Andy Baer is a 30-year veteran of the IT sector, including more than five years spent as the CIO of Comcast Cable. There he was responsible for transforming the communication company’s IT strategy across all of its customer care, front line  employee support, and corporate systems, by introducing cutting-edge solutions to support both growth and customer experience improvements. For this edition of “IT Trailblazers,” Baer, now SVP for the Global Communications and Media Industry Group at Salesforce, shares his advice for adapting in the rapidly changing services industry and why he believes so-called IT projects are never just about IT.

1. How has the services CIO’s role changed in recent years?

The CIO now needs to be more vocal and involved in what the art of the possible is when it comes to how technology can be used to innovate. Previously, the CIO's responsibility was running infrastructure, and in some cases, running utilities on top of that infrastructure, but not necessarily being innovative from a business perspective. Today, while the CIO still has to run infrastructure, to the extent it still exists in a company, they are also being asked to become part of the business team that is helping to define how technology can be used effectively, to both maintain great customer relationships and for new products. The services business is enabled by technology and every product must have an aligned omni-channel acquisition and support strategy implemented by the CIO’s team.

 

2. What’s the best way to embrace this evolution?

Partner across the business and technology organizations to develop innovative and effortless omni-channel customer experience capabilities, while relentlessly eliminating those legacy capabilities that are no longer relevant to your customers. For example, if you take the majority of your payments electronically, why do you still have this huge amount of money for producing bills, when a simple  online customer statement is all the customer wants?

3. How should CIOs go about introducing new technology that makes an impact?

First, remember that introducing technology is not the end goal – it’s introducing new business capabilities that will drive customer acquisition, retention, and customer experience. Technology is only a part – and actually the minority part of implementing a successful business program. Business process change is both harder and more important. If you're using cloud, for example, to re-platform a function that is already running a legacy technology, simply for the purpose of re-platforming it, you're bound to be disappointed. The only way it makes sense is if you are using the technology project as a way to reinvent the business process to achieve a different objective, such as an improved customer or employee experience.

4. Does accomplishing this successfully come down to looping in the Business?

Many CIOs have been on the receiving end of business projects, while not viewed as a true business partner. As a result, they simply wait to be asked to do projects, which creates a less-than-ideal relationship between the two. Today, more and more of the business organizations, whether they be the product-line organizations or the CMOs or even the CFOs, are going to have more partners and people that are technologically savvy. The CIO needs to be an equal partner in business innovation and be willing to take ideas to the business leaders and be part of the team that's bouncing those ideas around.

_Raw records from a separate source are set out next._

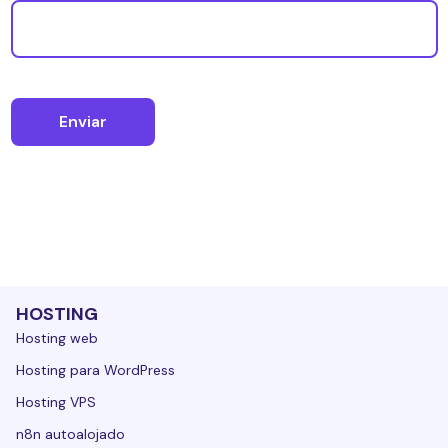
HOSTING
Hosting web
Hosting para WordPress
Hosting VPS
n8n autoalojado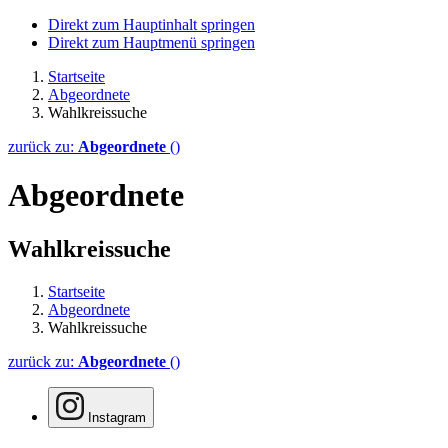
Direkt zum Hauptinhalt springen
Direkt zum Hauptmenü springen
Startseite
Abgeordnete
Wahlkreissuche
zurück zu:
Abgeordnete
()
Abgeordnete
Wahlkreissuche
Startseite
Abgeordnete
Wahlkreissuche
zurück zu:
Abgeordnete
()
Instagram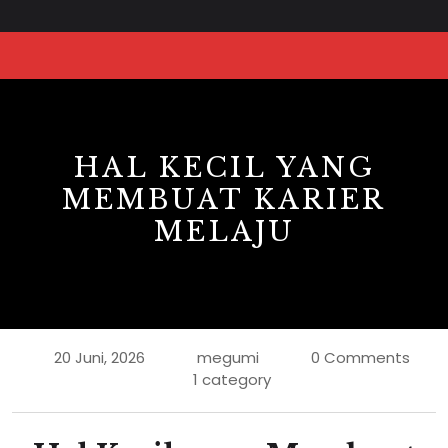
HAL KECIL YANG
MEMBUAT KARIER
MELAJU
20 Juni, 2026
megumi
0 Comments
1 category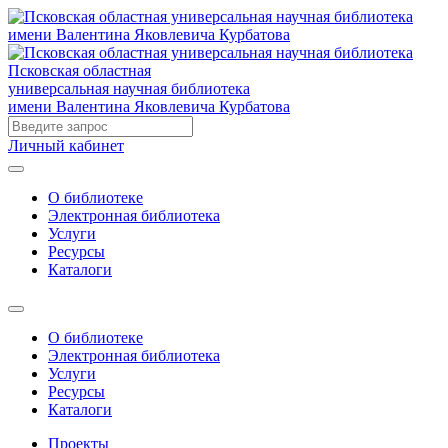
Псковская областная
универсальная научная библиотека
имени Валентина Яковлевича Курбатова
Личный кабинет
О библиотеке
Электронная библиотека
Услуги
Ресурсы
Каталоги
О библиотеке
Электронная библиотека
Услуги
Ресурсы
Каталоги
Проекты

5. Why do you say there is no such thing as an “IT project”?

There are only business projects. I never spent a dollar of a company's money that was just for IT. It was only because it was in specific response to a business need. Projects are business projects. So if you can't figure out how to culturally create an environment where you and your business partners feel equally accountable and responsible, then you're going to have a much higher failure rate. If you can figure out how to create an environment where your business partners feel equally accountable, then they're going to do whatever is necessary to make the project succeed.

6. The word “innovative” is thrown around a lot. How should CIOs approach it?

Look for opportunities to create startup-like environments within your own IT organization, where you can move at a more rapid pace by disrupting yourself. Run them separately from, and in parallel to, your more traditional legacy organization. Lookfor those individuals -- employees or contractors -- that are disruptive and want to think like they're disruptive, because if you don't take it upon yourself to act that way, the business organization will end up disrupting you by going around you. And unfortunately, they'll do it in a way that will cause you more work in the long term and will perpetuate the challenges you have in keeping up with the business organization. Remember, in today’s business environment, it’s not  the biggest companies that survive, but the most agile and fastest to innovate.

7. What’s one of the biggest lessons you learned as CIO?

One thing that is really hard to do in corporate America -- and I wouldn't say I did it as well as I liked to, but I would hope that at least I moved the ball downfield and learned a bit about it -- is creating a culture that isn't afraid to take risks and fail. Because it's only through the right kinds of experimentation and failure that you really move the organization forward. In big companies where there's such a stigma against failure, people just tend to not take any risk. If you create an organization that takes no risks at all, you get an organization that gets no reward either. Be relentless about building an organization that can take risks.